100000000 1 256 0.505241 11.119867

100000000 2 256 0.509685 11.119019

100000000 4 256 0.510011 11.151734

100000000 8 256 0.508728 11.120358

100000000 16 256 0.508936 11.128884

100000000 30 256 0.512102 11.122294

100000000 31 256 0.508599 22.083798

100000000 60 256 0.508817 23.074155

100000000 61 256 0.509118 32.801482

The GTX295 has 30 MPs so upt to 30 blocks each block is launched simultaniously on another MP. If you launch 31 blocks one MP has to go through two blocks, hence doubling the total time (not fully doubled due to launch overhead of about 0.2s). Again if you increase to 60 blocks still every MP has only to work through 2 blocks.
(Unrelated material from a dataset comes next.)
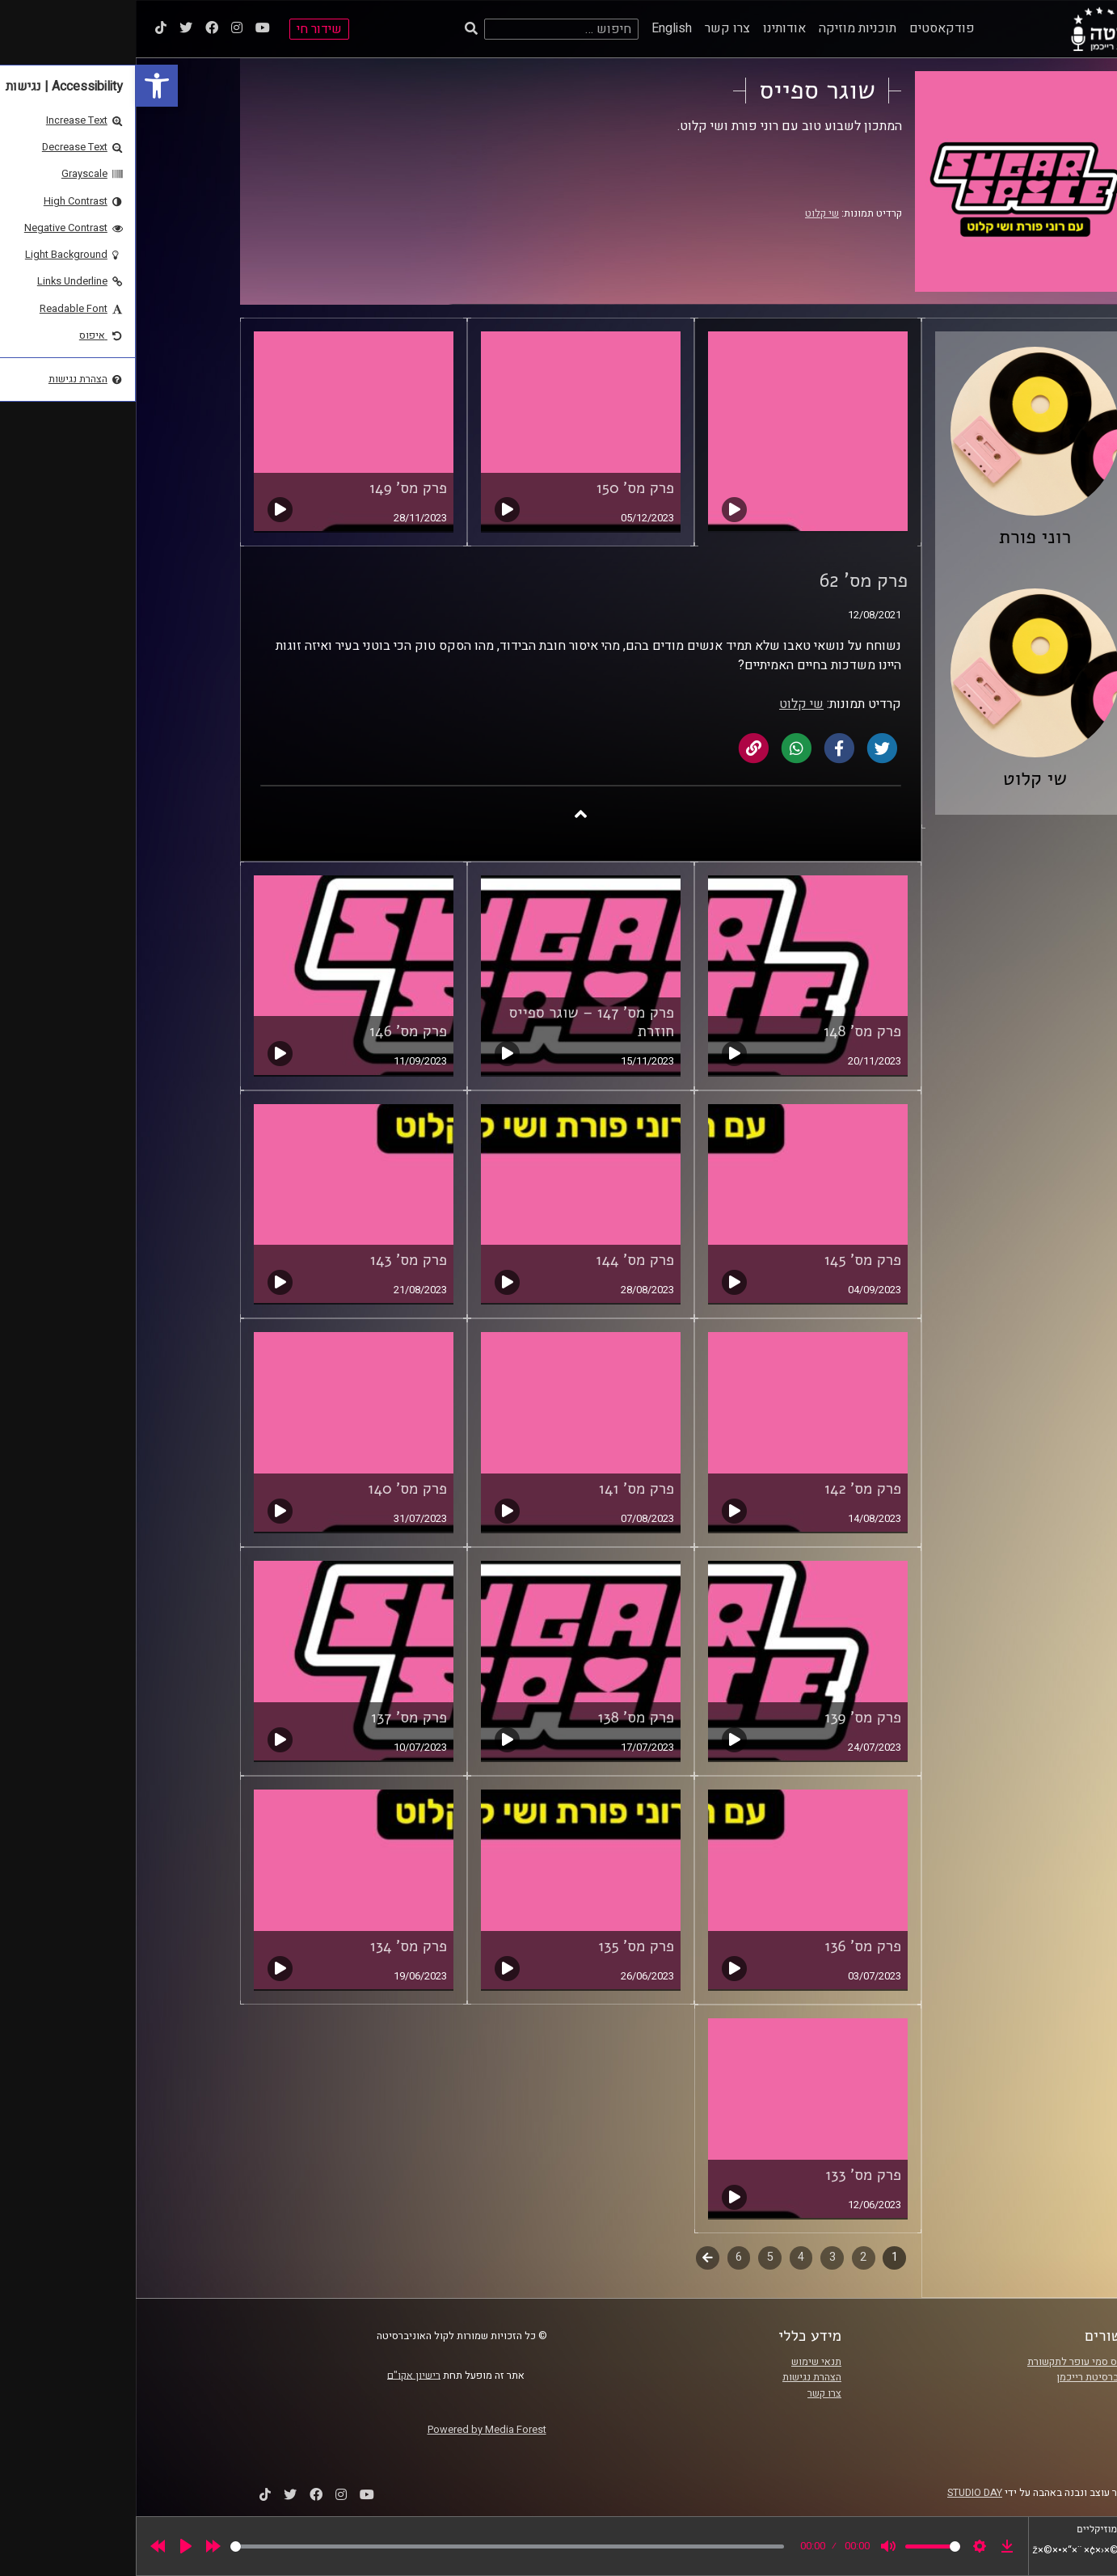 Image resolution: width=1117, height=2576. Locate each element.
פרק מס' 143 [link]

At 61 you again get an increase in runtime.

Heres the code:

#include <cstdio>

#include <ctime>

__global__ void randtime(float *d_rand, unsigned int num_repeat)

{

unsigned int idx = blockIdx.x * blockDim.x + threadIdx.x;

float random = 0;

for (unsigned int i =0; i < num_repeat; i++) {

random = random + i*100;

}

d_rand[idx]=random;

}

int main(int argc, char *argv[]) {

  timespec starttime;

  timespec endtime;

    int n = 1;

    int t = 1;

    int b = 1;

    float random;

if (argc > 1) n = atoi(argv[1]);

    if (argc > 2) b = atoi(argv[2]);

    if (argc > 3) t = atoi(argv[3]);

clock_gettime(CLOCK_REALTIME,&starttime);

    for (unsigned int i =0; i < n; i++) {

      random = random + i*100;

    }

    clock_gettime(CLOCK_REALTIME,&endtime);

    double cputime=

      endtime.tv_sec-starttime.tv_sec+1.0*(endtime.tv_nsec-starttime.tv_nsec)/1000000000;

float* rand_array;

    cudaMalloc(&rand_array,sizeof(float)*b*t);

clock_gettime(CLOCK_REALTIME,&endtime);

    randtime<<<b,t>>>(rand_array,n);

    cudaThreadSynchronize();

    clock_gettime(CLOCK_REALTIME,&endtime);

    double gputime=

      endtime.tv_sec-starttime.tv_sec+1.0*(endtime.tv_nsec-starttime.tv_nsec)/1000000000;

    printf("%i %i %i %lf %lf\n",n,b,t,cputime,gputime);

}

Ceearem

Btw. the saturated timing matches the actual frequency of the GPU quiet well (1.38GHz). Assuming that 8 threads are done in parallel on each MP, you end up at 4.8 cycles for the multiply add operation measured here. And if I remember correct 4 cycles was the number stated in the Programming Guide.

Ceearem

Thanks for this discussion. This was quite useful.